CFC regulations require applicants with $100,00 or more in revenues to submit a copy of their most recent audited financial statements. The financial statements must be prepared using Generally Accepted Accounting Principles (GAAP) and must be audited using Generally Accepted Auditing Standards (GAAS). This means only the accrual method of accounting is acceptable. CFC regulations also require applicants to provide a copy of their IRS Form 990 for the same fiscal period. The figures shown for revenues and expenses on both documents must reconcile and both documents must be prepared using the accrual method of accounting.

The regulations do provide an exception to the audit requirement for local applicants with less than $100,000 in revenue (see 5 CFR §950.204(a)(2)(ii)). These agencies do not have to provide an audit. Because there is no need to reconcile the IRS Form 990 with an audit, the IRS Form 990 does not have to be prepared using the accrual method.

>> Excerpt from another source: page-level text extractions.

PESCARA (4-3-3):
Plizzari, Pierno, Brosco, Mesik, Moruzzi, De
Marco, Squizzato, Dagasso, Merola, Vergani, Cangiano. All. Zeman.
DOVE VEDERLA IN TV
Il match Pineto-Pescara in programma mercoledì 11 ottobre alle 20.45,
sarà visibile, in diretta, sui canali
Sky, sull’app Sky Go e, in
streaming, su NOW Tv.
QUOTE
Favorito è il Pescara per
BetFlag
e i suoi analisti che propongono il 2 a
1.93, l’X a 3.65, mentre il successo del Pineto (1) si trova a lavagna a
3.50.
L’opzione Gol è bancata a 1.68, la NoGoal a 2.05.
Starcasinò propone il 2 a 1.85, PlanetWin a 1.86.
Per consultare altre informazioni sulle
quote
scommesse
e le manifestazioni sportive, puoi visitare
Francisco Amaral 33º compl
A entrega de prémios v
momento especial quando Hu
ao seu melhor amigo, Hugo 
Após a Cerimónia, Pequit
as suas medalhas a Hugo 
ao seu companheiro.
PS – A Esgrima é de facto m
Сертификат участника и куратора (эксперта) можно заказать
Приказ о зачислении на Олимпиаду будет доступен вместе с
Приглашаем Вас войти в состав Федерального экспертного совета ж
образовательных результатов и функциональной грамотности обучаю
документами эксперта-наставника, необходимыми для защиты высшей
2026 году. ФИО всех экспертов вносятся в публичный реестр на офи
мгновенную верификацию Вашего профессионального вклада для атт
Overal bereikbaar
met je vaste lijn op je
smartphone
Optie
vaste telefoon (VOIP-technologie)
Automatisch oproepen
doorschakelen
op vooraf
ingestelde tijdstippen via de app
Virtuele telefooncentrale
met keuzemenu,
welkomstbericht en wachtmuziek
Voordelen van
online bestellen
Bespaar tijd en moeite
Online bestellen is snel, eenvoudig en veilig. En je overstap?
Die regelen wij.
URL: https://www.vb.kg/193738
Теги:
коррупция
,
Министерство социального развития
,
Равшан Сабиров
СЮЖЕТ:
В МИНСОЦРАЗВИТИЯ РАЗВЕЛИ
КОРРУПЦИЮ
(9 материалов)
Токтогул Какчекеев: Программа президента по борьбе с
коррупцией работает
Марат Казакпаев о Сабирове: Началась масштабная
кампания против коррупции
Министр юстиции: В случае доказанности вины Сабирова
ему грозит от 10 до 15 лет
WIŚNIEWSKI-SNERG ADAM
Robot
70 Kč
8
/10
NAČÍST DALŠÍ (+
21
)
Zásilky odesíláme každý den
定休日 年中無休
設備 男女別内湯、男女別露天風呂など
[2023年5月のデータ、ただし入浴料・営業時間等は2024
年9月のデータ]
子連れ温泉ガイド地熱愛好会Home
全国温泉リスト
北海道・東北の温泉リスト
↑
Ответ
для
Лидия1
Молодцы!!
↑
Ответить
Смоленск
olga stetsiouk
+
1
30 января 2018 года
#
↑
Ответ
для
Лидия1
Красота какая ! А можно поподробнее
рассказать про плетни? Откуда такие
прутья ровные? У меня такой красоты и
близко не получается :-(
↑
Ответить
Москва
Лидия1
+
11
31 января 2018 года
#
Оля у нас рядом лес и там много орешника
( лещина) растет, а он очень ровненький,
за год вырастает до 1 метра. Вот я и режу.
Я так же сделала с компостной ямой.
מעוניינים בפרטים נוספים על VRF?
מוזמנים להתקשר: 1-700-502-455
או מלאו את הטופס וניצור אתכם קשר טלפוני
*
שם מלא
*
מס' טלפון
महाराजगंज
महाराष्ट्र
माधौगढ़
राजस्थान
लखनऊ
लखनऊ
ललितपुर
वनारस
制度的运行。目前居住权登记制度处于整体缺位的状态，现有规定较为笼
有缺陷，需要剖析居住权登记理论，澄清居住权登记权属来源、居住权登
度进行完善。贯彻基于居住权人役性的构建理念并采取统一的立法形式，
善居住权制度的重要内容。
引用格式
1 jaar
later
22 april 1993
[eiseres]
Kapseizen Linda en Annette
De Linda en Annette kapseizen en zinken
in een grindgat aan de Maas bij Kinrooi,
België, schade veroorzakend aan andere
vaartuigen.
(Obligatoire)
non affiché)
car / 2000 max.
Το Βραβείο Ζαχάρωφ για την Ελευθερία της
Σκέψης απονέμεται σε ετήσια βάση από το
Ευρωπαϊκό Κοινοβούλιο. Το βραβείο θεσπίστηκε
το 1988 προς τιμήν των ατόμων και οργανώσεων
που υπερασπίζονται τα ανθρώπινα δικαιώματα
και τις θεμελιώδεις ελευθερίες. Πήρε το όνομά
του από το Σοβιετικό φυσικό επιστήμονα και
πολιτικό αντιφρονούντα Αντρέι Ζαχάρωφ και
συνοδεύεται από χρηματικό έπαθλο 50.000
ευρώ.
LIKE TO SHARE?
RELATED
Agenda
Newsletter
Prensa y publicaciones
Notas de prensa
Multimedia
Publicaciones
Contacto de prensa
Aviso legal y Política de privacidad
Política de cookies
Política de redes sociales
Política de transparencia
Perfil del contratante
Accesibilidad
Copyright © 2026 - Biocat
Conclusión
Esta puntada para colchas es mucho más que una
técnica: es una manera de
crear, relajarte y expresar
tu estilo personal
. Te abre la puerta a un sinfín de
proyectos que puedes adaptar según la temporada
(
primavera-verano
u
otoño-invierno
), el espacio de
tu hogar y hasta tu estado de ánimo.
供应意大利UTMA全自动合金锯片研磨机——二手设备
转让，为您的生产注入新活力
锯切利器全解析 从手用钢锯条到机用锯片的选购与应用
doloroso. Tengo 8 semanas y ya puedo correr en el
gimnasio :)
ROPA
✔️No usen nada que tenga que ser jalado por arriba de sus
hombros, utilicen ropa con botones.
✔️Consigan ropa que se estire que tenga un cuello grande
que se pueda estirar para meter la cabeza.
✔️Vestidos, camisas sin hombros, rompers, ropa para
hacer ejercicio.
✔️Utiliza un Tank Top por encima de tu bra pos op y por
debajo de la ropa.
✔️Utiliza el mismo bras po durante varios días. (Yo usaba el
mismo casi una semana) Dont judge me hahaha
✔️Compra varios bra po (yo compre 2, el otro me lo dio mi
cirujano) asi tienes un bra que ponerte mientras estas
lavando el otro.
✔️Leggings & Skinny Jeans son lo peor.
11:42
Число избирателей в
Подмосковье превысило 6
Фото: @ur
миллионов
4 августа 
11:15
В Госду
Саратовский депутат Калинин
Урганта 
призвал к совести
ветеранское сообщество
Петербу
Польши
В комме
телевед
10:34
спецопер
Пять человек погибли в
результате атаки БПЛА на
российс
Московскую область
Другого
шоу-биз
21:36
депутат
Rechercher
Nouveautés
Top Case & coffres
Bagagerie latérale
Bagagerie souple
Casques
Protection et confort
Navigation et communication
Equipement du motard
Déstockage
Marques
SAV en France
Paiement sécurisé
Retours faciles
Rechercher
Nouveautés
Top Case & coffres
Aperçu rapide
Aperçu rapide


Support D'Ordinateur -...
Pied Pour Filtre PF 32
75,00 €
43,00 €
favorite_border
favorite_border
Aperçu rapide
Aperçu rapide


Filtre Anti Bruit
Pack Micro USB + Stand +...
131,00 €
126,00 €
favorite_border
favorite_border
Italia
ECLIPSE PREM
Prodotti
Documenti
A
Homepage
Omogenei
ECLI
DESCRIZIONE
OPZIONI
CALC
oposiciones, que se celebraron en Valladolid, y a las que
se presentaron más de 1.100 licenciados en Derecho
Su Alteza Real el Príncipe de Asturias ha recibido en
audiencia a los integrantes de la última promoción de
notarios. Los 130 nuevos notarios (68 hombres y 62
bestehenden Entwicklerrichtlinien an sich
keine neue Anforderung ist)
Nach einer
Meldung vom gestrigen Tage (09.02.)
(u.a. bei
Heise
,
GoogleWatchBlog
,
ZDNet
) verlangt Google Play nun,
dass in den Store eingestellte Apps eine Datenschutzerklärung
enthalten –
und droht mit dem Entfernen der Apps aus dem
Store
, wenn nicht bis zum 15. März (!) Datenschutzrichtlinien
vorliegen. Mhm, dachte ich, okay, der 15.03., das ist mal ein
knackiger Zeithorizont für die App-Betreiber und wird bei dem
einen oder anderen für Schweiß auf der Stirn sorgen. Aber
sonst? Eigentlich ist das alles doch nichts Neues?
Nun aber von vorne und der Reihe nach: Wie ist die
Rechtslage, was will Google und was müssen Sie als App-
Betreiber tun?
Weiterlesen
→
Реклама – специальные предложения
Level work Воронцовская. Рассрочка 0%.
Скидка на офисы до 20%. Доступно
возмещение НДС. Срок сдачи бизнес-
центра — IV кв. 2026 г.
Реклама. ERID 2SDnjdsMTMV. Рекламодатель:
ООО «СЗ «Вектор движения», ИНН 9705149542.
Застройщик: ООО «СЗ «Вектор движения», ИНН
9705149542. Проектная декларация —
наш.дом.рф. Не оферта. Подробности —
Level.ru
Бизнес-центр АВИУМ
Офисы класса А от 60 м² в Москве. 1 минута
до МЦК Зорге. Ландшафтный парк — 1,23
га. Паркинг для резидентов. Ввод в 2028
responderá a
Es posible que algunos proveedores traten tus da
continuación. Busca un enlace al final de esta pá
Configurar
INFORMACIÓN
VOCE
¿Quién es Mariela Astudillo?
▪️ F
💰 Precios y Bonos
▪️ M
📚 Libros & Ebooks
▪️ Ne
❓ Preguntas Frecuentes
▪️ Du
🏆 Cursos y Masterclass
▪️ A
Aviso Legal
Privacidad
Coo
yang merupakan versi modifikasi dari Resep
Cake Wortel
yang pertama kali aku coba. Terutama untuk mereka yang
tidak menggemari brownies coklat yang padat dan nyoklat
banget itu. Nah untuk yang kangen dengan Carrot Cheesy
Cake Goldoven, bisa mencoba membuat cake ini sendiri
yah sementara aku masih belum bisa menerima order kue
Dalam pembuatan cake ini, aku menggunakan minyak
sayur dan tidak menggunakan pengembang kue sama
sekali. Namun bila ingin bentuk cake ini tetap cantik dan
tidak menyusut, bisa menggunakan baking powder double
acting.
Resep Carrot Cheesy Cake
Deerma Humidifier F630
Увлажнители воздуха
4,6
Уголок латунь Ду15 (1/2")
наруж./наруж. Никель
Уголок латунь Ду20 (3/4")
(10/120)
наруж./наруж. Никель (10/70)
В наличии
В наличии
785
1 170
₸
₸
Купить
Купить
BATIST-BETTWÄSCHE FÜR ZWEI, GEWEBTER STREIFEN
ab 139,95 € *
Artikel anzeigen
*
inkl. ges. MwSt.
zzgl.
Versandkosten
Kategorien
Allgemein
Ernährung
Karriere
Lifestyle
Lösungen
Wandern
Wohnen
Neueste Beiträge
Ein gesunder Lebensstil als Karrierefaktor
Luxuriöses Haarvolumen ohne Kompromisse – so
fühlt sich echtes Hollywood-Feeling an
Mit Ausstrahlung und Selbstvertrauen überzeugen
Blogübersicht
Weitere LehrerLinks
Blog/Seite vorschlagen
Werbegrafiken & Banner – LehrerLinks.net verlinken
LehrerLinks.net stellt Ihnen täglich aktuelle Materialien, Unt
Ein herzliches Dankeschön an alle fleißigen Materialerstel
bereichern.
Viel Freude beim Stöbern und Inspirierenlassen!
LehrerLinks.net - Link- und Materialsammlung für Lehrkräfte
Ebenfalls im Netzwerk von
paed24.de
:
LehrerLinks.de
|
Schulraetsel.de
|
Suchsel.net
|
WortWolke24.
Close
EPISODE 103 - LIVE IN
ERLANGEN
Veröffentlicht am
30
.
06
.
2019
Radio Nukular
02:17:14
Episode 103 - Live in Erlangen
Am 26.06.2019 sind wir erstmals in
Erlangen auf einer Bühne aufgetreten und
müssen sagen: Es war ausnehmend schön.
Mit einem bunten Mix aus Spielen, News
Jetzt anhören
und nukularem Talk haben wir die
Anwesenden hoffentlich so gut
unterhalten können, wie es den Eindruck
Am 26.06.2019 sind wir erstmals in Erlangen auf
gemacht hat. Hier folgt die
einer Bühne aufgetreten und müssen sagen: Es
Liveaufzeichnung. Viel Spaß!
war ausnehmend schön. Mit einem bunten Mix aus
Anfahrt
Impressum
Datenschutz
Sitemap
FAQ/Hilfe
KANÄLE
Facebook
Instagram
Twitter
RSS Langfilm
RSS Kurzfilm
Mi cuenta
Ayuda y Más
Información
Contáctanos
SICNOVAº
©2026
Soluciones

This is consistent with instructions appearing in Item 5 of the CFC Local Unaffiliated Instructions.

You may want to provide instructions (below) to staff reviewing the financial disclosure documents of local applicants.

For agencies with $100,000 or more in revenue on line 12: Both the IRS Form 990 and the audited financial statements must be prepared using the accrual method. Box J on the first page of the Form 990 must be checked indicating that the accrual (not cash or "other") method of accounting has been used. This is the case even if a cash-based IRS Form 990 reconciles with an audited financial statement prepared using the accrual method. Reconciliation letters prepared and signed by a certified public accountant that purport to reconcile differences between a cash-based Form 990 and the audited financial statements cannot be accepted if the Form 990 has been prepared using a cash-based system.

For agencies with less than $100,000 in revenue on line 12: These local applicants are not required to provide an audited financial statement with their CFC application. As a result, many prepare their financial disclosure documents on a cash or modified-cash basis, which is acceptable. If line 12 on the first page of the IRS Form 990 shows an amount less than $100,000, Box J may be checked to indicate that the Form was prepared using a cash or other method. It is unrealistic to expect very small organizations to use an accrual accounting method solely to be eligible for a local CFC. Some applicants may provide an audit even though revenues are less than $100,000. In these cases, the audit is not a requirement and can be viewed as an immaterial part of the application - even if it was prepared using a different method of accounting than the IRS Form 990.